Show that the following curves intersect orthogonally at the indicated points:

(i) x² = 4y and 4y + x² = 8 at (2, 1)
(ii) x² = y and x³ + 6y = 7 at (1, 1)
(iii) y² = 8x and 2x² + y² = 10 at $\left(1,2\sqrt{2}\right)$

Answer 1

$$\begin{gathered} \left(i\right)x^2=4y...\left(1\right) \\ 4y+x^2=8...\left(2\right) \\ \text{Given point is}\left(2,1\right) \\ \text{Differentiating (1) w.r.t.}\mathit{\text{x,}} \\ 2x=4\frac{dy}{dx} \\ \Rightarrow \frac{dy}{dx}=\frac{x}{2} \\ \Rightarrow m_1={\left(\frac{dy}{dx}\right)}_{\left(2,1\right)}=\frac{2}{2}=1 \\ \text{Differenntiating (2) w.r.t}\mathit{\text{.}}\mathit{\text{x,}} \\ 4\frac{dy}{dx}+\mathit{2}x=0 \\ \Rightarrow \frac{dy}{dx}=\frac{-x}{2} \\ \Rightarrow m_2={\left(\frac{dy}{dx}\right)}_{\left(2,1\right)}=\frac{-2}{2}=-1 \\ \mathrm{Since},m_1\times m_2=-1 \end{gathered}$$
Hence, the given curves intersect orthogonally at the given point.

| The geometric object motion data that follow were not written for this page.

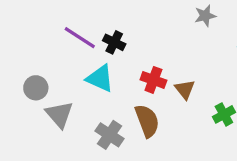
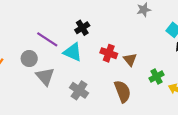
purple line: (80, 38) -> (47, 39), moved
black cross: (114, 42) -> (82, 28), turned 32
brown semicircle: (147, 121) -> (123, 91), moved

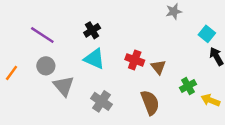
black cross: (82, 28) -> (92, 30), moved
purple line: (47, 39) -> (42, 35), moved

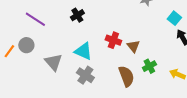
cyan triangle: (94, 59) -> (83, 51), moved
gray circle: (46, 66) -> (26, 45), moved
green cross: (188, 86) -> (149, 66), moved

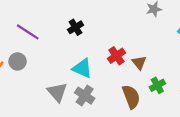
red cross: (113, 40) -> (116, 56), turned 35
gray triangle: (53, 62) -> (57, 92), moved

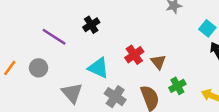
purple line: (28, 32) -> (54, 37), moved
gray circle: (18, 61) -> (39, 68), moved
gray cross: (85, 96) -> (115, 97), moved

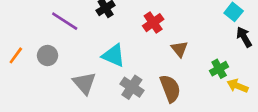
red cross: (134, 55) -> (153, 23), moved
green cross: (177, 86) -> (219, 69), moved

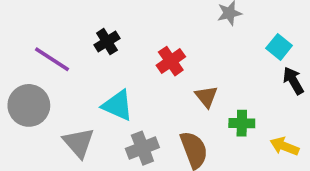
gray circle: (48, 55) -> (29, 105), size x1.5
green cross: (219, 69) -> (242, 123), moved, turned 30
gray cross: (132, 87) -> (142, 148), turned 35

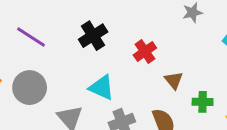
black cross: (107, 42) -> (93, 36), size x1.4
purple line: (52, 59) -> (31, 37), moved

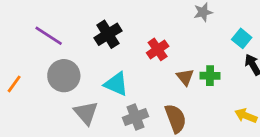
gray circle: (30, 88) -> (64, 76), moved
green cross: (203, 102) -> (210, 76), moved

$$\begin{gathered} \left(ii\right)x^2=y...\left(1\right) \\ {x}^3+6y=7...\left(2\right) \\ \text{Given point is}\left(1,1\right) \\ \text{Differentiating (1) w.r.t.}\mathit{\text{x,}} \\ 2x=\frac{dy}{dx} \\ \Rightarrow m_1={\left(\frac{dy}{dx}\right)}_{\left(1,1\right)}=2\left(1\right)=2 \\ \text{Differenntiating (2) w.r.t}\mathit{\text{.}}\mathit{\text{x,}} \\ 3x^2+6\frac{dy}{dx}=0 \\ \Rightarrow \frac{dy}{dx}=\frac{-x^2}{2} \\ \Rightarrow m_2={\left(\frac{dy}{dx}\right)}_{\left(1,1\right)}=\frac{-1}{2} \\ \mathrm{Since},m_1\times m_2=-1 \end{gathered}$$
Hence, the given curves intersect orthogonally at the given point.

$$\begin{gathered} \left(iii\right)y^2=8x...\left(1\right) \\ 2x^2+y^2=10...\left(2\right) \\ \text{Given point is}\left(1,2\sqrt{2}\right) \\ \text{Differentiating (1) w.r.t.}\mathit{\text{x,}} \\ 2y\frac{dy}{dx}=8 \\ \Rightarrow \frac{dy}{dx}=\frac{4}{y} \\ \Rightarrow m_1={\left(\frac{dy}{dx}\right)}_{\left(1,2\sqrt{2}\right)}=\frac{4}{2\sqrt{2}}=\sqrt{2} \\ \text{Differenntiating (2) w.r.t}\mathit{\text{.}}\mathit{\text{x,}} \\ 4x+2y\frac{dy}{dx}=0 \\ \Rightarrow \frac{dy}{dx}=\frac{-2x}{y} \\ \Rightarrow m_2={\left(\frac{dy}{dx}\right)}_{\left(1,2\sqrt{2}\right)}=\frac{-2}{2\sqrt{2}}=\frac{-1}{\sqrt{2}} \\ \mathrm{Since},m_1\times m_2=-1 \end{gathered}$$
Hence, the given curves intersect orthogonally at the given point.